_ASSIGNED TASK:_ The lines below should be written out again in full, exactly as they are.

_MATERIAL TO PROCESS:_

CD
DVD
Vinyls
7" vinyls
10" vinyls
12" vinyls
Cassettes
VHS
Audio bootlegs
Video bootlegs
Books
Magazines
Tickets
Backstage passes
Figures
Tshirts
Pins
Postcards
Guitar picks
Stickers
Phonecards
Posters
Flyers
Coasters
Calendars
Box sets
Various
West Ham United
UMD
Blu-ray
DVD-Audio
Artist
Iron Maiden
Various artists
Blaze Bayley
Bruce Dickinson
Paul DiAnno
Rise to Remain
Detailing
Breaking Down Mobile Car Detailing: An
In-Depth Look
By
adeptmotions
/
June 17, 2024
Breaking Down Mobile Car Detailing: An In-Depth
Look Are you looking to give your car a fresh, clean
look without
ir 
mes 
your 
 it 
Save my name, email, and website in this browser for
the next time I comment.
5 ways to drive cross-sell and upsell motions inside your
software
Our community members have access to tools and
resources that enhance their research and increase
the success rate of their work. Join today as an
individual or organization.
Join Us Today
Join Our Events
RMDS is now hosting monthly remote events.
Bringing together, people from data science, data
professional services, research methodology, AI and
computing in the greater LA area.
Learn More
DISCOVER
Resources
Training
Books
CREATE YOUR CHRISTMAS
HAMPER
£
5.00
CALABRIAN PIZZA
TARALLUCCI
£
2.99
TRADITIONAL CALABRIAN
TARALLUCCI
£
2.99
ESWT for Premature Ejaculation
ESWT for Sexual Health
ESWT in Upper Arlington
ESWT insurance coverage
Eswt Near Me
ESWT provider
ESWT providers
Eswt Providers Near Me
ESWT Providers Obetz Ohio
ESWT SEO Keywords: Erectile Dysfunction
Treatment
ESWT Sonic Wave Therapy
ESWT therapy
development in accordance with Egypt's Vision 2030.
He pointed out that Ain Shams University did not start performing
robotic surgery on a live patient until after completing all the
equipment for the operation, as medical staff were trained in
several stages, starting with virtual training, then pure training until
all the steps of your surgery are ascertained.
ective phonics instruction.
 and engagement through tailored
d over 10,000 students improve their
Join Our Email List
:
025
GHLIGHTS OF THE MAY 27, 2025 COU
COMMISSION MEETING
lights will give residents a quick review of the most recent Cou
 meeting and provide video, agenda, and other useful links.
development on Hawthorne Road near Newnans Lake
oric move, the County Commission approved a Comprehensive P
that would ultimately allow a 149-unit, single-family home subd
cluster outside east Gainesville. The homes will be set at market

_RESPONSE AREA:_
CD
DVD
Vinyls
7" vinyls
10" vinyls
12" vinyls
Cassettes
VHS
Audio bootlegs
Video bootlegs
Books
Magazines
Tickets
Backstage passes
Figures
Tshirts
Pins
Postcards
Guitar picks
Stickers
Phonecards
Posters
Flyers
Coasters
Calendars
Box sets
Various
West Ham United
UMD
Blu-ray
DVD-Audio
Artist
Iron Maiden
Various artists
Blaze Bayley
Bruce Dickinson
Paul DiAnno
Rise to Remain
Detailing
Breaking Down Mobile Car Detailing: An
In-Depth Look
By
adeptmotions
/
June 17, 2024
Breaking Down Mobile Car Detailing: An In-Depth
Look Are you looking to give your car a fresh, clean
look without
ir 
mes 
your 
 it 
Save my name, email, and website in this browser for
the next time I comment.
5 ways to drive cross-sell and upsell motions inside your
software
Our community members have access to tools and
resources that enhance their research and increase
the success rate of their work. Join today as an
individual or organization.
Join Us Today
Join Our Events
RMDS is now hosting monthly remote events.
Bringing together, people from data science, data
professional services, research methodology, AI and
computing in the greater LA area.
Learn More
DISCOVER
Resources
Training
Books
CREATE YOUR CHRISTMAS
HAMPER
£
5.00
CALABRIAN PIZZA
TARALLUCCI
£
2.99
TRADITIONAL CALABRIAN
TARALLUCCI
£
2.99
ESWT for Premature Ejaculation
ESWT for Sexual Health
ESWT in Upper Arlington
ESWT insurance coverage
Eswt Near Me
ESWT provider
ESWT providers
Eswt Providers Near Me
ESWT Providers Obetz Ohio
ESWT SEO Keywords: Erectile Dysfunction
Treatment
ESWT Sonic Wave Therapy
ESWT therapy
development in accordance with Egypt's Vision 2030.
He pointed out that Ain Shams University did not start performing
robotic surgery on a live patient until after completing all the
equipment for the operation, as medical staff were trained in
several stages, starting with virtual training, then pure training until
all the steps of your surgery are ascertained.
ective phonics instruction.
 and engagement through tailored
d over 10,000 students improve their
Join Our Email List
:
025
GHLIGHTS OF THE MAY 27, 2025 COU
COMMISSION MEETING
lights will give residents a quick review of the most recent Cou
 meeting and provide video, agenda, and other useful links.
development on Hawthorne Road near Newnans Lake
oric move, the County Commission approved a Comprehensive P
that would ultimately allow a 149-unit, single-family home subd
cluster outside east Gainesville. The homes will be set at market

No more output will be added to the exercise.